Witch Hunt - By Syd Moore Page 0,3

off place. A vast echoing chamber. Or a faltering trickle into a dark yawning cave. First sibilance. Just off a hiss. Followed by a wheezy gasping sound. ‘Ssss – rhey.’

Was it drawing closer or becoming louder? It was certainly getting clearer, wafting to me on an unfelt breeze. ‘Sorr- rhey.’ Puffed out in tones of torment. Fleshed out with a sob.

Falling on my ears, with a cold snatch of breath I got it. The single word. And it was on my lips. ‘Sorry.’

Then I was sitting up in bed, awake. Fully alert. Despite the lightness of the cotton nightie sweat had pooled under my breasts. I was gulping down air as if I had only just reached the surface of some dark, subterranean lake. The bed sheet was twisted around my legs like a boa constrictor trying to eat me alive and my heart was banging like mad.

What was that?

Had I said that? Or was someone in the flat?

I strained to listen into its depths.

The hum of the fridge. The trees shushing in the breeze outside my window. The sound of roadworks further up the hill. A door slamming in the neighbour’s flat. The deceleration of a train pulling into Chalkwell station.

But nothing else. No one in the flat.

It must have been me.

Well, I knew I had just articulated the word – said it out loud as I was coming into consciousness. But I had a notion that I was merely repeating someone else’s plaintive cries.

Sorry.

It had happened several times since the funeral. Each time I had woken up from a nightmare I couldn’t remember, with the absolute conviction I was not on my own.

But then, the mind has a funny way of dealing with grief.

And of course, I was sorry.

Terribly.

The guilt was almost unbearable.

I knew Mum had been trying to talk to me. That last time we were alone at the hospice. I’d walked in to find her sleeping, so had kissed her on her forehead. Her hair was spread like a black fan across her pillow. She had been a young mum, and if you looked past the lines the illness had carved on her face, with her perfect semi-circles of long dark lashes and her thick black hair, she was still as serene and beautiful as a Renaissance Madonna.

But she’d woken at my touch and when she realised it was me she’d made a big thing of trying to meet my eyes. At first I thought she said, ‘Sadie – fit.’ It was difficult to tell. Her speech was much impaired since the last stroke. She’d been left with paralysis on the left side of her face and was unable to move her left arm.

‘You okay, Mum?’

She was frustrated. ‘Ift.’

I said nothing, waiting for her to try another attempt.

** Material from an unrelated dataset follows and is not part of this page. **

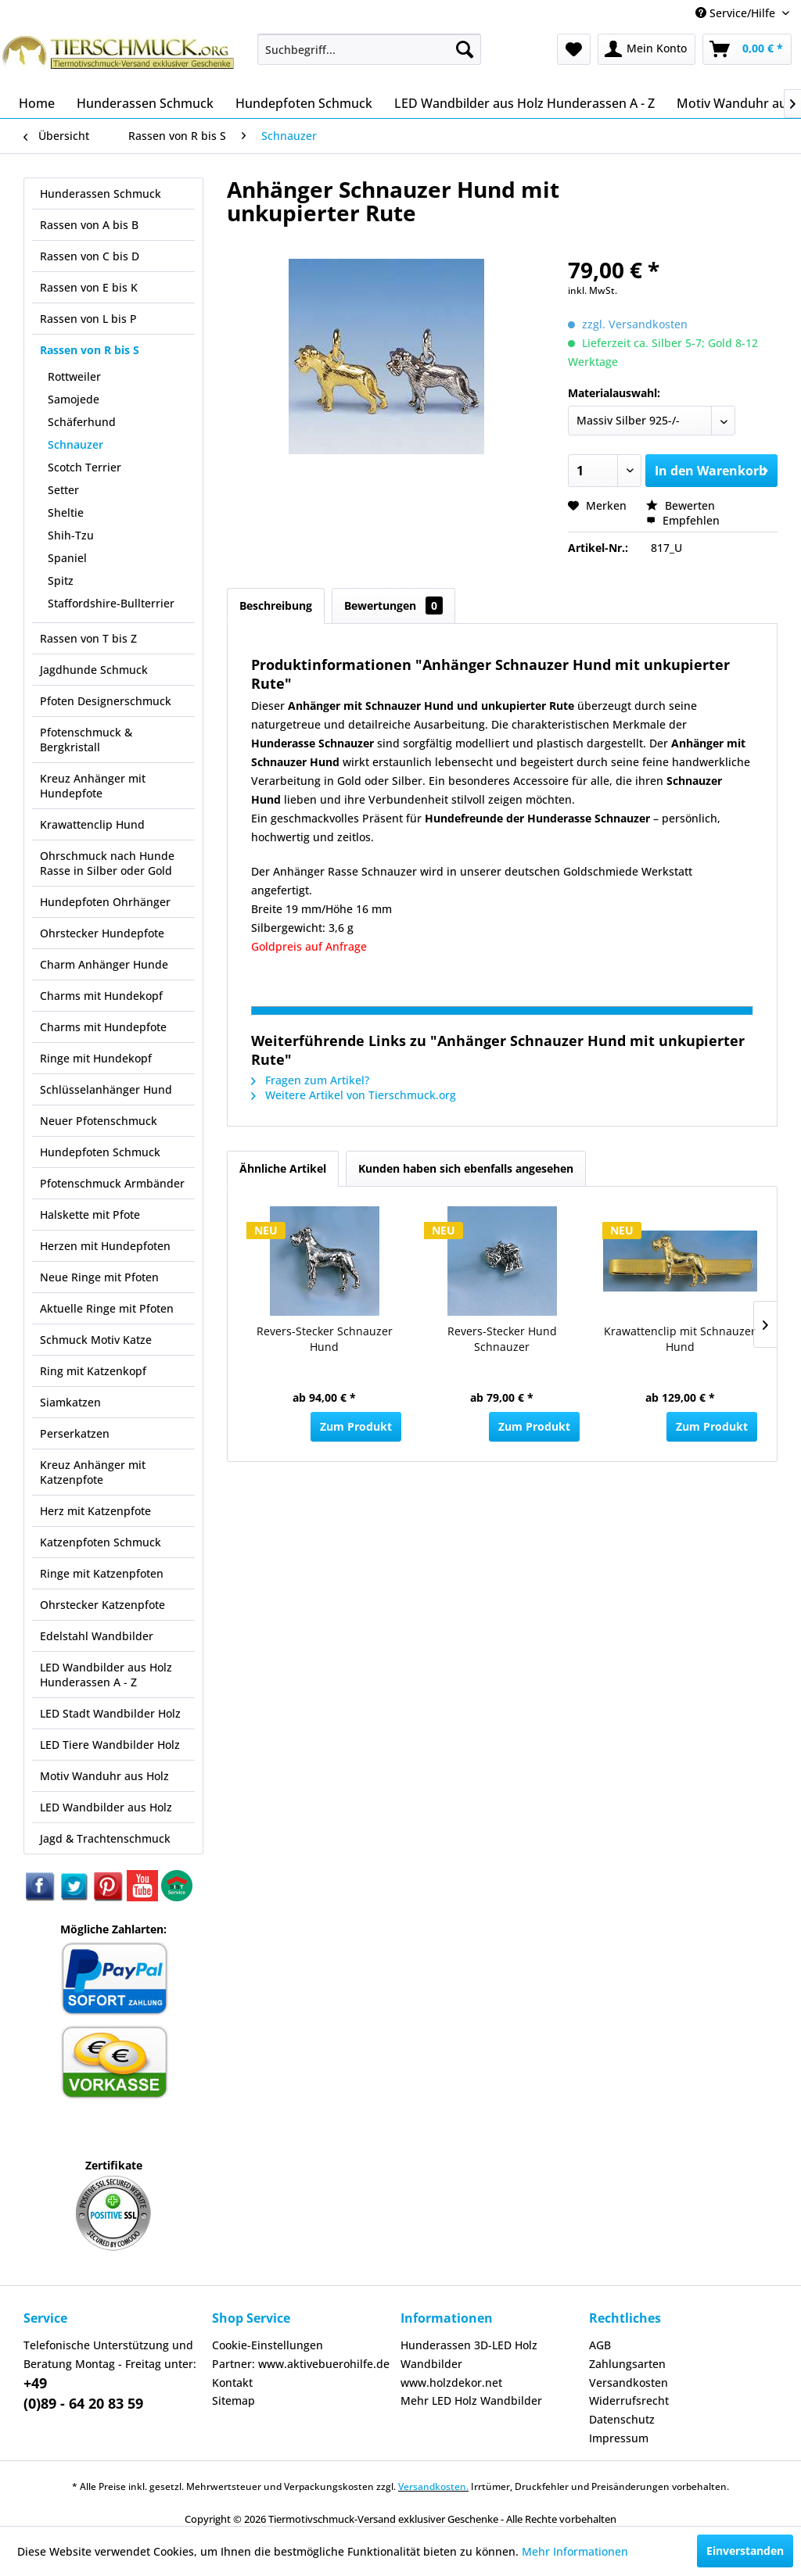 This screenshot has width=801, height=2576. Describe the element at coordinates (524, 103) in the screenshot. I see `[LED Wandbilder aus Holz Hunderassen A - Z]` at that location.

She struggled up a bit. I reached behind her and helped her sit up onto the pillows, plumping them carefully as she rested her neck.

She took a breath and looked at me. Her mouth opened, tongue lolling to the front. ‘Gift.’

‘A gift?’

She nodded.

‘Okay. Who for?’

She moved her good hand in my direction. ‘You.’

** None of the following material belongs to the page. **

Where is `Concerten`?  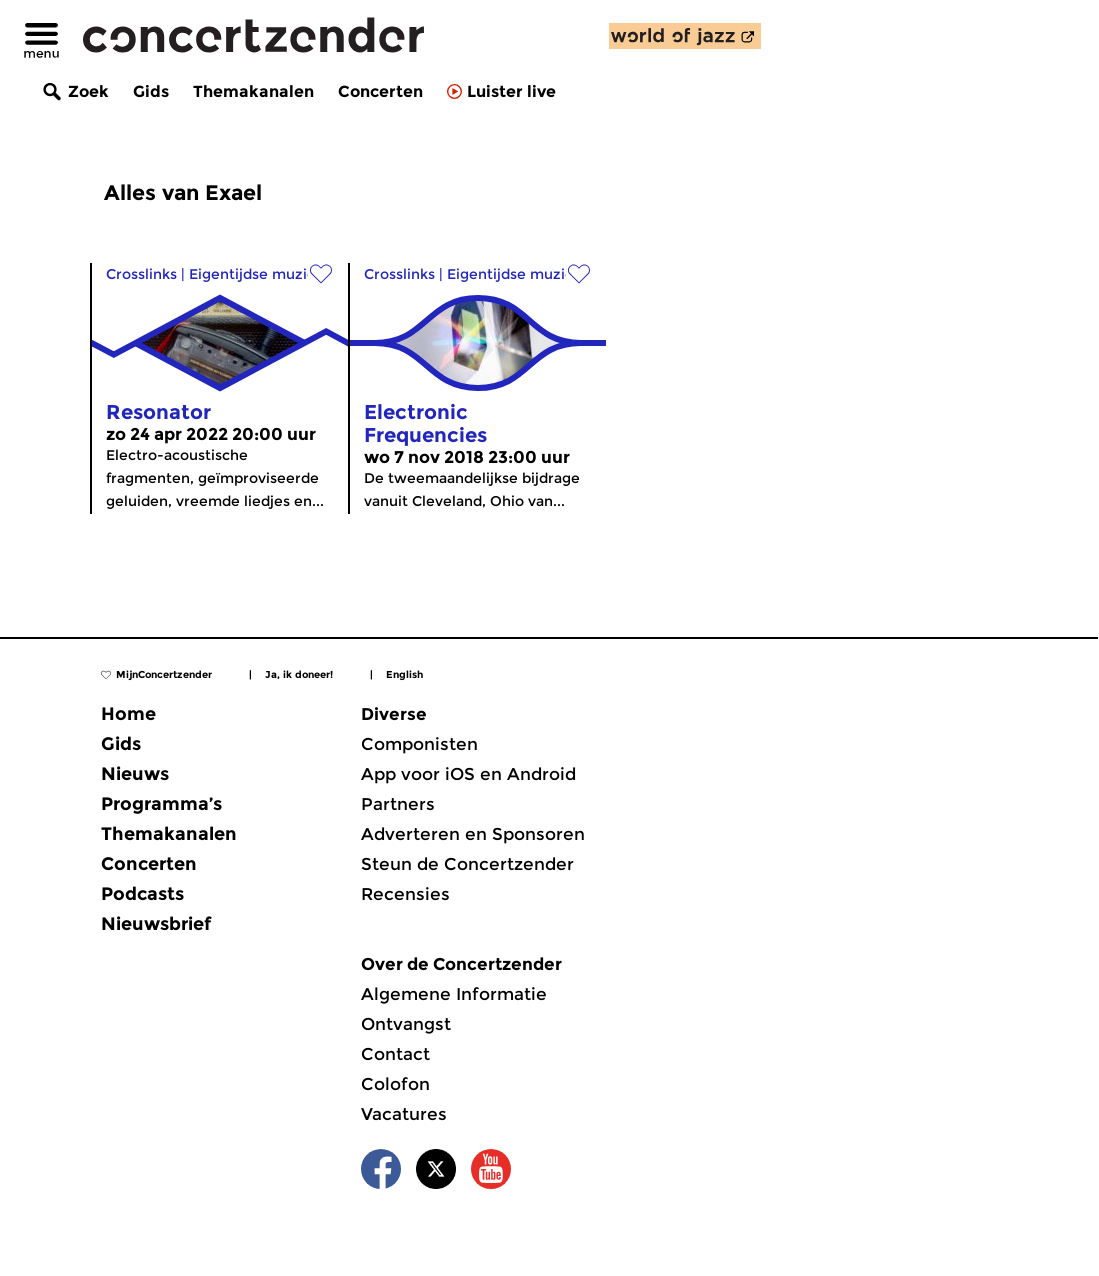
Concerten is located at coordinates (380, 91).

‘You have a gift for me?’ I looked at the bedside table. Glass, hand cream, anglepoise lamp.

‘No. Come.’ She paused for breath. ‘To … you.’

‘I have a gift coming?’

She expelled a lungful of air and shuddered. I could see the frustration scratching across her face. ‘Speak Dan.’

Dan was my mum’s boyfriend of about twelve years. A nice chap with a heart of gold. But he’d gone AWOL a couple of days before and Mum was in a real state about it, naturally. The poor woman was totally incapacitated, unable to do anything to find out where he was.

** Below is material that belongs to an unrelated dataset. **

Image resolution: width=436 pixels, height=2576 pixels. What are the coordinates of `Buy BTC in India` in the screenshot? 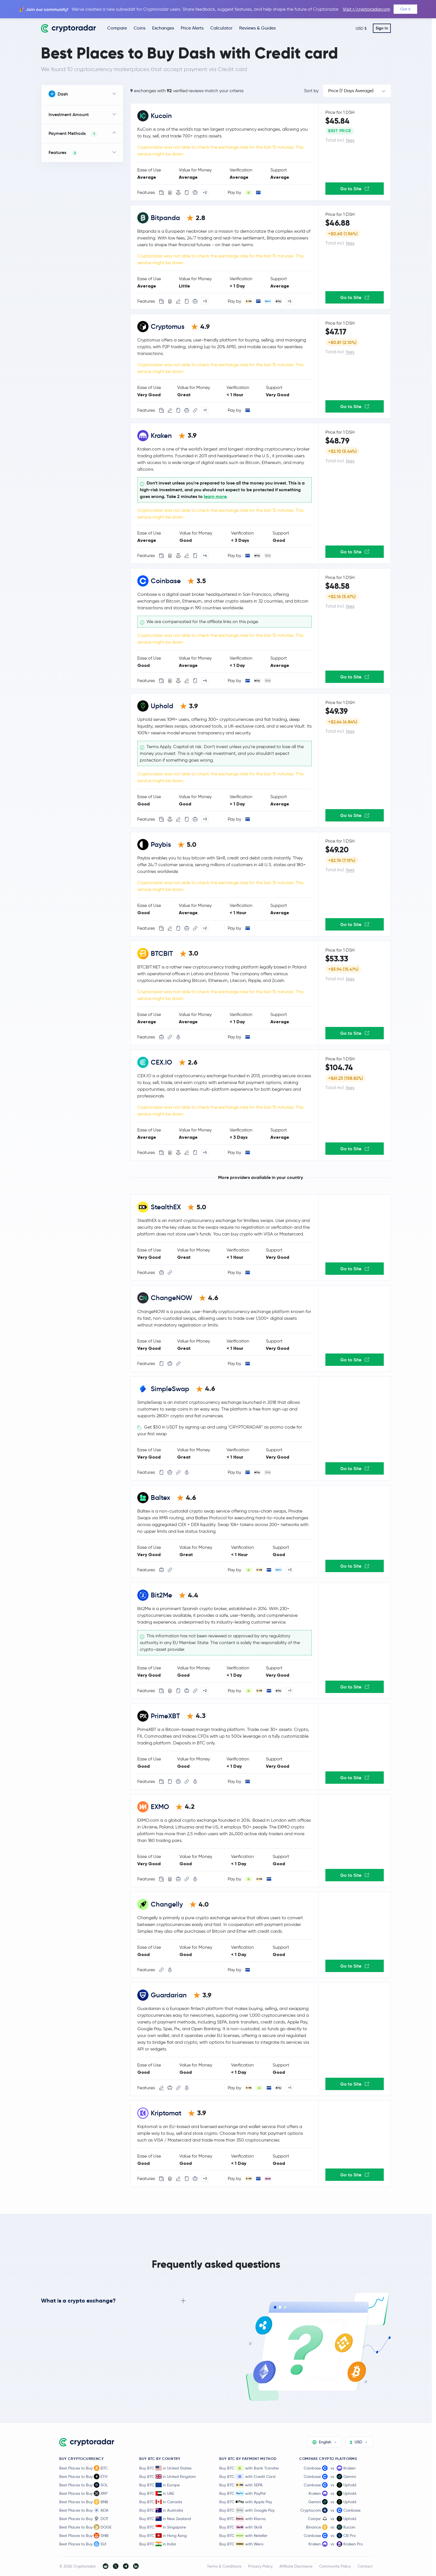 It's located at (157, 2543).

Thing was, Mum and Dan had a lot of things in common. They were both educators; both furious campaigners for human rights; and they both loved me. But, and this was a big but, they had both experienced long periods of depression. Mum’s strokes had been a result of high blood pressure, which, in turn, it was suggested, had been brought about by her often high state of anxiety. See, Mum didn’t have bouts of sadness, she had episodes of deep clinical depression, some of which developed into psychosis and paranoia. Just like Dan. In fact, that’s where they had met – in a private clinic. Therefore we were all concerned about his absence. I shook my head and said, ‘We still can’t find him, Mum. He’s not at work. He must have had to go somewhere urgently.’